Problem description: Give the lines below again exactly, starting with the line that holds "peran penting dalam" and going on through the line that holds "používání jejich".

(Records contained in a dataset)
------
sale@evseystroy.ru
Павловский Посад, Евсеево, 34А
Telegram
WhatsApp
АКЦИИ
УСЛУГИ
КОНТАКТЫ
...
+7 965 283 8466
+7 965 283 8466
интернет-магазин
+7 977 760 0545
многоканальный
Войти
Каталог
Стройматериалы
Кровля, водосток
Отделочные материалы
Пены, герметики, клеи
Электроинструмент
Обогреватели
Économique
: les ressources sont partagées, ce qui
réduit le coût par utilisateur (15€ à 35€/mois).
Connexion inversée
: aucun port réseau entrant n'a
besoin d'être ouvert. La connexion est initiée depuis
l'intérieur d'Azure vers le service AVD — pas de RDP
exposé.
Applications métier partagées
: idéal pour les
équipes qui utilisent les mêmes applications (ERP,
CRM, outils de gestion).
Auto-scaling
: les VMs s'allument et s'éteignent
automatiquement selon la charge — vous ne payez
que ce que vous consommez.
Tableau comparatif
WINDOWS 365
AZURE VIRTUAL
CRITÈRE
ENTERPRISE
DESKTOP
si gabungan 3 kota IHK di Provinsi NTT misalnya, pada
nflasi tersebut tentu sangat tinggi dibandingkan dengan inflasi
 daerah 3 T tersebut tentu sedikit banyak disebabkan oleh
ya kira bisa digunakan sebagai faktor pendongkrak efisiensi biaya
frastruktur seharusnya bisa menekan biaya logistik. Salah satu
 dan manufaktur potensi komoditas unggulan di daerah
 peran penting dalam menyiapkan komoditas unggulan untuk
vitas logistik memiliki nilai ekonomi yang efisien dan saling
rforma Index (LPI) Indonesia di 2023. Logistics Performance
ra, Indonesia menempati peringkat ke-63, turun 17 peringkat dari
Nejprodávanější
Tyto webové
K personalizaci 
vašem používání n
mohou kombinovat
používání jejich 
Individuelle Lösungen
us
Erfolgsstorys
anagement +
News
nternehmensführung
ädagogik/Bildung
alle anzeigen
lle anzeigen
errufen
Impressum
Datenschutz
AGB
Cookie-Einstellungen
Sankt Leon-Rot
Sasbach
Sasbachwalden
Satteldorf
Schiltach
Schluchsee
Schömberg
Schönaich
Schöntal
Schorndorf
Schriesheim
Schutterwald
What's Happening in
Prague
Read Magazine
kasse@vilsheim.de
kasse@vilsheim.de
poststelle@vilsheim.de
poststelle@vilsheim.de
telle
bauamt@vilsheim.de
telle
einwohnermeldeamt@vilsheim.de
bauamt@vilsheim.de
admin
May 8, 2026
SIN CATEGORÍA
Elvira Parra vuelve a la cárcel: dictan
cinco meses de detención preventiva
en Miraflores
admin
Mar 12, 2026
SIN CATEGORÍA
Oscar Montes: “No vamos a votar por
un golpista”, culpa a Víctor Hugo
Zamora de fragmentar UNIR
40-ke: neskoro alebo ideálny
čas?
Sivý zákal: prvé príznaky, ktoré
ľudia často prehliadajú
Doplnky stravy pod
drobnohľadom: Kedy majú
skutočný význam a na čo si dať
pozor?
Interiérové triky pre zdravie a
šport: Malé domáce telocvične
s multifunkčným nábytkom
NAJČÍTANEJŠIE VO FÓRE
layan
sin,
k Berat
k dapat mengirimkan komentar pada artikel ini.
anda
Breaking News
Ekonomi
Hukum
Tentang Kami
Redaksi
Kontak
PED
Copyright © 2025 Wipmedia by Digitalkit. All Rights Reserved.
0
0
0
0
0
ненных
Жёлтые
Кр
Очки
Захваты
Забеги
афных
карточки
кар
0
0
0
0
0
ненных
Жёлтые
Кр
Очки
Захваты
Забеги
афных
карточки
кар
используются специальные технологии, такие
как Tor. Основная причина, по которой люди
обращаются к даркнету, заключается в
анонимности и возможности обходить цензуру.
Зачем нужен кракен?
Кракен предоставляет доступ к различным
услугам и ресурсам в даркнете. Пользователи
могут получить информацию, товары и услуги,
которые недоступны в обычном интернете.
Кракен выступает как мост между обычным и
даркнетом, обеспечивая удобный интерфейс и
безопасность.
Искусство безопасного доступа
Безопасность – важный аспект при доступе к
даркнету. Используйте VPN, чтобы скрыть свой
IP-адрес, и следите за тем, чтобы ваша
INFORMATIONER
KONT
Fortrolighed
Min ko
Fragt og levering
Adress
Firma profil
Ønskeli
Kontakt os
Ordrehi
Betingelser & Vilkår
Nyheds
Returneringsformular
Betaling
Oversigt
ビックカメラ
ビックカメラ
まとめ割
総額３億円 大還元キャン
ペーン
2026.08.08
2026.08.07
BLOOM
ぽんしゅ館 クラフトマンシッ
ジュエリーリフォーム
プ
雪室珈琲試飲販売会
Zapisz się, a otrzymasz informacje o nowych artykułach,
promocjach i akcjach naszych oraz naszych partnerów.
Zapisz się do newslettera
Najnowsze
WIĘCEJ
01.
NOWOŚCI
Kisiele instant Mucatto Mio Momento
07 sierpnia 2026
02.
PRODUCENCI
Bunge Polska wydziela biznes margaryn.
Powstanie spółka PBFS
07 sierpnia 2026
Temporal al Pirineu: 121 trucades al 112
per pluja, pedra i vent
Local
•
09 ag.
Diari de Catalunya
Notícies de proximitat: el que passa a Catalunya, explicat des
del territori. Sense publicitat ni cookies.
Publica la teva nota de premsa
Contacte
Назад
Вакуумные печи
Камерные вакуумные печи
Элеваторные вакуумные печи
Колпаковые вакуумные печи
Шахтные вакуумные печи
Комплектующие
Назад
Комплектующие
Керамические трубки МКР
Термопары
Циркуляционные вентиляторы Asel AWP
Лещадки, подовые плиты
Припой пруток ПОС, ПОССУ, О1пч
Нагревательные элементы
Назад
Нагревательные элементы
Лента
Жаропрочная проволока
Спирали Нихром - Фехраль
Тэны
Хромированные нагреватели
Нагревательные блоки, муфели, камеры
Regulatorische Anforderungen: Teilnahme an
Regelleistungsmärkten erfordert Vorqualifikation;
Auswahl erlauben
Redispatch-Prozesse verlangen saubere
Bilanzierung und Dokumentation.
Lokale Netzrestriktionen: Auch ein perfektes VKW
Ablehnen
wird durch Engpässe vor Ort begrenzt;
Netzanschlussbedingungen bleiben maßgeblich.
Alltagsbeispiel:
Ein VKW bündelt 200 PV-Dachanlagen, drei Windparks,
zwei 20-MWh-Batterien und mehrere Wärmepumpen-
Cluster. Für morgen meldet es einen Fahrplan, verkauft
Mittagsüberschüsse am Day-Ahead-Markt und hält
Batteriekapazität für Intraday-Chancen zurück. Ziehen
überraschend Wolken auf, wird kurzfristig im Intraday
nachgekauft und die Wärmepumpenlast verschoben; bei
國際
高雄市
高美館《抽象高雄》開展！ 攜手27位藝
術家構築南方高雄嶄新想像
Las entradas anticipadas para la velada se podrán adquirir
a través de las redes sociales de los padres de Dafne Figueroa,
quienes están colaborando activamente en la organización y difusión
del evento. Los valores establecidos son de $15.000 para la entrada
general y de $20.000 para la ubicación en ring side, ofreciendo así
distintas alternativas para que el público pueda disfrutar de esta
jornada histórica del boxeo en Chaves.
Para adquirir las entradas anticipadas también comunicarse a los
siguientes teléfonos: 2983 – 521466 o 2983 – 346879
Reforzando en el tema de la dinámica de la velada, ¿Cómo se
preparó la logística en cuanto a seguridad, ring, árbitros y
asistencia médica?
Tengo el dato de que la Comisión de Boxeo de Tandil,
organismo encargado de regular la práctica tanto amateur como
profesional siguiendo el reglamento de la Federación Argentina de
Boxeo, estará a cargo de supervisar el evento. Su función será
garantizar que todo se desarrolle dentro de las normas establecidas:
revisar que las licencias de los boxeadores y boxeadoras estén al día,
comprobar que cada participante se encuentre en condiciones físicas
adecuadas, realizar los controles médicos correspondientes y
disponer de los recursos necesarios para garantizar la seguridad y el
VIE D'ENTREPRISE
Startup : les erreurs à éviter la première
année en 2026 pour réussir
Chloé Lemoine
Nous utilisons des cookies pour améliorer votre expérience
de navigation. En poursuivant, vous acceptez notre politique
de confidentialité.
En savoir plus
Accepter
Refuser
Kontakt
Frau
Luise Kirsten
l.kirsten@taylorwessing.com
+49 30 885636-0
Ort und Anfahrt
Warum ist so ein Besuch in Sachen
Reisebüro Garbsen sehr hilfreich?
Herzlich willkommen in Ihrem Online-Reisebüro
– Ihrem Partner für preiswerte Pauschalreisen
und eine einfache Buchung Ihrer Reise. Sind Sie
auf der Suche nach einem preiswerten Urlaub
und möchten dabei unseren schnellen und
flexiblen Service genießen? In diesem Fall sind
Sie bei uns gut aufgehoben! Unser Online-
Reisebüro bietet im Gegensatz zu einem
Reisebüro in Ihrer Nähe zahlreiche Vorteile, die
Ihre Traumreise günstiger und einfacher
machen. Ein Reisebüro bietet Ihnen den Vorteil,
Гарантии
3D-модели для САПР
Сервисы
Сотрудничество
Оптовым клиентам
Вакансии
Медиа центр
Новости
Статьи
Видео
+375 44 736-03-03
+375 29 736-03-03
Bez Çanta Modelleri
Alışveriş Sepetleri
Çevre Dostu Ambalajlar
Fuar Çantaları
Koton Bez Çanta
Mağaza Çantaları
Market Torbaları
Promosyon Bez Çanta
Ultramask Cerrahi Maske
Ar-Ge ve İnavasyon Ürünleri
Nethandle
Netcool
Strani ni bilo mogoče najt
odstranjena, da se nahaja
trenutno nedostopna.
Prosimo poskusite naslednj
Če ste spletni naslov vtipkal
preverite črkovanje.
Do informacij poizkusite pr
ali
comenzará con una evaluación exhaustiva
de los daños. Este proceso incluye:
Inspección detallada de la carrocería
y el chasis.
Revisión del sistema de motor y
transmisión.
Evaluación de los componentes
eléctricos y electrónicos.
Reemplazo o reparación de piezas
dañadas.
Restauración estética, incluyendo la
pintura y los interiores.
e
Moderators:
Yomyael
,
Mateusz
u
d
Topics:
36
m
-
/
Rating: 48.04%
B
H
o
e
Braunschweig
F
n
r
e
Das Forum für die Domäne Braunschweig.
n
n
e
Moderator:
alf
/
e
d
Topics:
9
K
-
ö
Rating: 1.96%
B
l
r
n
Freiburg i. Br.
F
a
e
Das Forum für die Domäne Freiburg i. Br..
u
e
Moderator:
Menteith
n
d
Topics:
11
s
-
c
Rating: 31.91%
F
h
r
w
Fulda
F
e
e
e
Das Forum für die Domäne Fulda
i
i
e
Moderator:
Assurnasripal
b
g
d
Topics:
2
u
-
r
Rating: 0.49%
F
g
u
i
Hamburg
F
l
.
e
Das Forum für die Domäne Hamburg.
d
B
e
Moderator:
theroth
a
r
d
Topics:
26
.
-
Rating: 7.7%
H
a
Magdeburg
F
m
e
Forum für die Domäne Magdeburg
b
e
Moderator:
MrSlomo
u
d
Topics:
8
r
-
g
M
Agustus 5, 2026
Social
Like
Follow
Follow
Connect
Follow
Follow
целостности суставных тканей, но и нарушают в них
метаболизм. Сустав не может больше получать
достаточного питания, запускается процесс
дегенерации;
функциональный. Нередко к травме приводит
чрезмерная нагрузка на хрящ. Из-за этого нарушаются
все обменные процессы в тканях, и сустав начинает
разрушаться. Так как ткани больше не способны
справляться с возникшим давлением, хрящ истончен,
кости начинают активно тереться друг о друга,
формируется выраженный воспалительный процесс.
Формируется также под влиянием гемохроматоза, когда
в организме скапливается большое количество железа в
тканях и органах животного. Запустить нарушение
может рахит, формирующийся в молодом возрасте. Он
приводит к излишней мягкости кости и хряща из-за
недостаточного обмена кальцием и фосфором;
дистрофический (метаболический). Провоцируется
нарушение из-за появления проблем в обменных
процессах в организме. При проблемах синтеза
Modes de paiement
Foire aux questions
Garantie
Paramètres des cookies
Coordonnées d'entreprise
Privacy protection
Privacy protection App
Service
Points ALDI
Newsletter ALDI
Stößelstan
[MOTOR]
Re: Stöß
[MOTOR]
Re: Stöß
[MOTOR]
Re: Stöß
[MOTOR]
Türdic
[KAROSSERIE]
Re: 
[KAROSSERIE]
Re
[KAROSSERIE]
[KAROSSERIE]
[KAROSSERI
------
Reply to the task:
 peran penting dalam menyiapkan komoditas unggulan untuk
vitas logistik memiliki nilai ekonomi yang efisien dan saling
rforma Index (LPI) Indonesia di 2023. Logistics Performance
ra, Indonesia menempati peringkat ke-63, turun 17 peringkat dari
Nejprodávanější
Tyto webové
K personalizaci 
vašem používání n
mohou kombinovat
používání jejich 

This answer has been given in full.